Backtest model was calculated from 2009-12-31 until 2022-07-29. Validation and testing was started in 2012 and start of training set was anchored to 2009-12-31. Step size was 6 months. Perfomance score (RMSE) was captured to perfomance array. 

In [8]:
performance = []
end = len(unique_dates) - 7
j = 25

while j < end:
    result = backtest_model(clean_data[(clean_data['DATE'] >= train_anchor) & (clean_data['DATE'] < unique_dates[end + 6])],
                                                            train_anchor, unique_dates[j], unique_dates[j+3], unique_dates[j+6])
    performance.append(result)
    j += 6

performance

[{'val_rmse': 7.874969295516336, 'test_rmse': 10.608215523121155},
 {'val_rmse': 7.298464236908811, 'test_rmse': 7.424073511749794},
 {'val_rmse': 7.0714387914427075, 'test_rmse': 7.766526688566164},
 {'val_rmse': 7.178929469763768, 'test_rmse': 6.706772243725366},
 {'val_rmse': 6.791496312714874, 'test_rmse': 6.306730173675444},
 {'val_rmse': 7.443429417045315, 'test_rmse': 7.32828104307904},
 {'val_rmse': 7.875390690945065, 'test_rmse': 8.807820900811885},
 {'val_rmse': 10.672654753540693, 'test_rmse': 10.56610290220458},
 {'val_rmse': 10.523234212674152, 'test_rmse': 7.26135748030953},
 {'val_rmse': 7.374649786922917, 'test_rmse': 7.37129828504117},
 {'val_rmse': 6.561039359812239, 'test_rmse': 7.705027062518132},
 {'val_rmse': 7.2299376514577895, 'test_rmse': 7.985070330561301},
 {'val_rmse': 7.634322660782542, 'test_rmse': 6.867066321367985},
 {'val_rmse': 9.997507845961932, 'test_rmse': 11.67419720136889},
 {'val_rmse': 7.633872579795264, 'test_rmse': 10.341469094970355},
 {'val_

## 5. Calculating performance
Performance was calculated by taking mean of both test and validation rmse result. This way we could see how well model performed overtime.

In [9]:
# Calculate mean of val_rmse
mean_val_rmse = sum(d['val_rmse'] for d in performance) / len(performance)

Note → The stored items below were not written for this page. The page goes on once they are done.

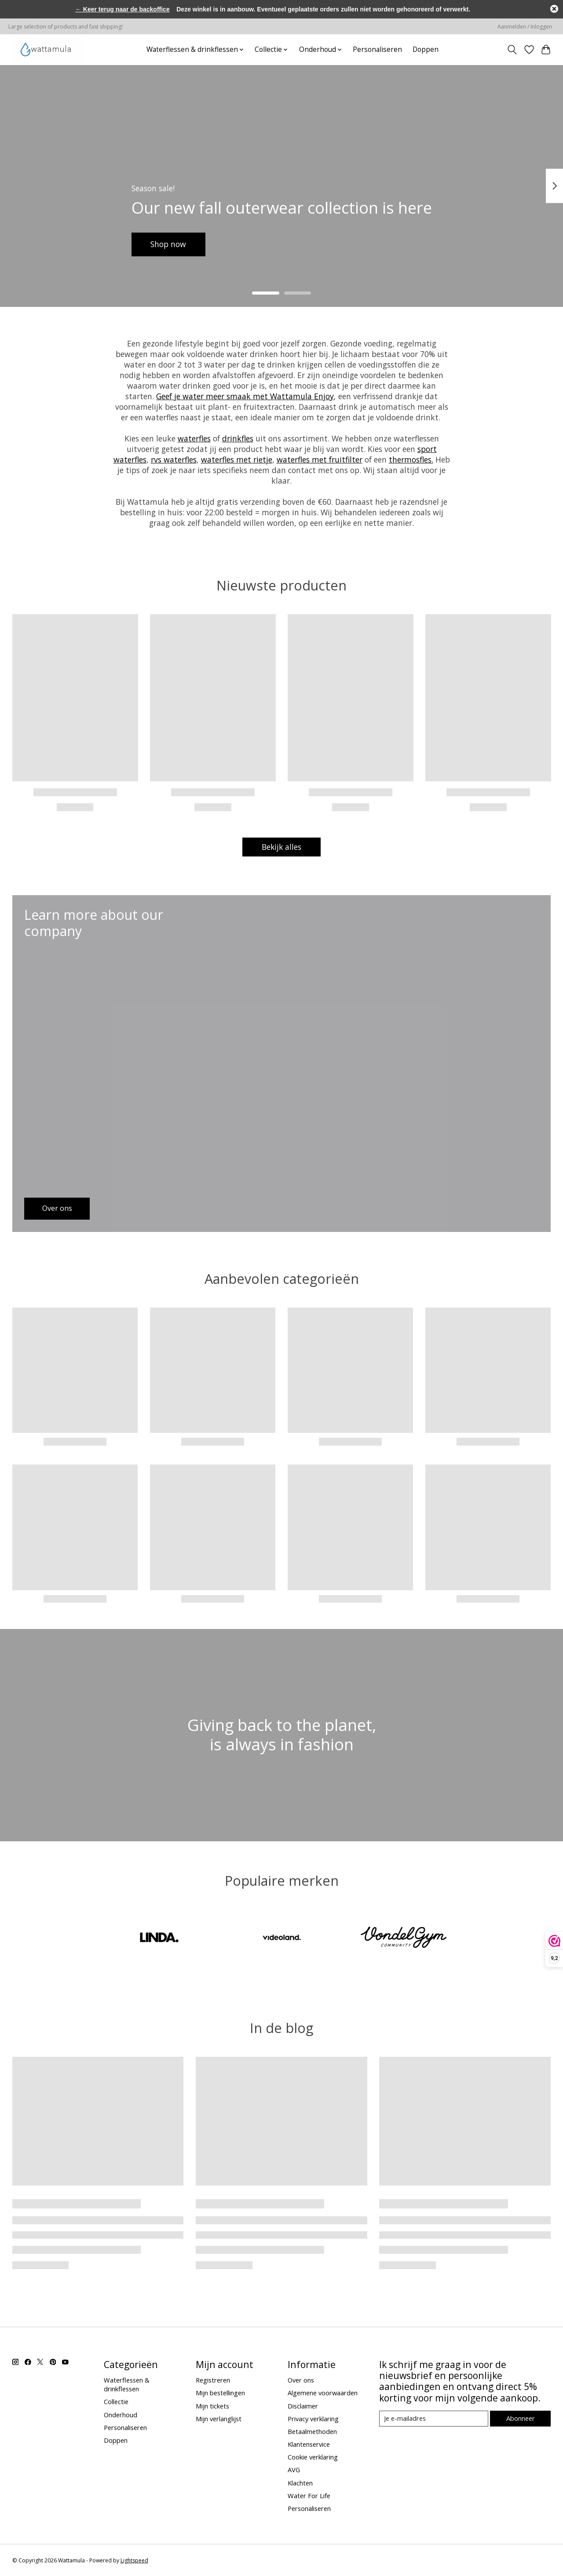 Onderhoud (120, 2414)
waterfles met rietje (236, 459)
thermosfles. (411, 459)
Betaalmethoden (312, 2431)
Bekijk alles (281, 847)
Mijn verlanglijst (218, 2418)
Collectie (116, 2401)
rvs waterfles (174, 459)
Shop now (168, 244)
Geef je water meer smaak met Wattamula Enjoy (245, 396)
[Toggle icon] (511, 50)
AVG (294, 2470)
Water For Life (309, 2495)
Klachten (300, 2482)
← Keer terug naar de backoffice (122, 9)
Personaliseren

# Calculate mean of test_rmse
mean_test_rmse = sum(d['test_rmse'] for d in performance) / len(performance)

print(f"Mean of val_rmse: {mean_val_rmse}")
print(f"Mean of test_rmse: {mean_test_rmse}")

Mean of val_rmse: 9.0060815456057
Mean of test_rmse: 8.734702416783316


## 6. Analyzing performance
The results indicate that the model has a moderately good predictive performance, with the mean validation RMSE at approximately 9.01 and the mean test RMSE at approximately 8.73. This suggests that the model is reasonably consistent across both validation and test datasets, which is a positive sign of its generalization capabilities. However, these figures also imply there is room for improvement, perhaps by further refining the model, feature engineering, or addressing any potential overfitting issues.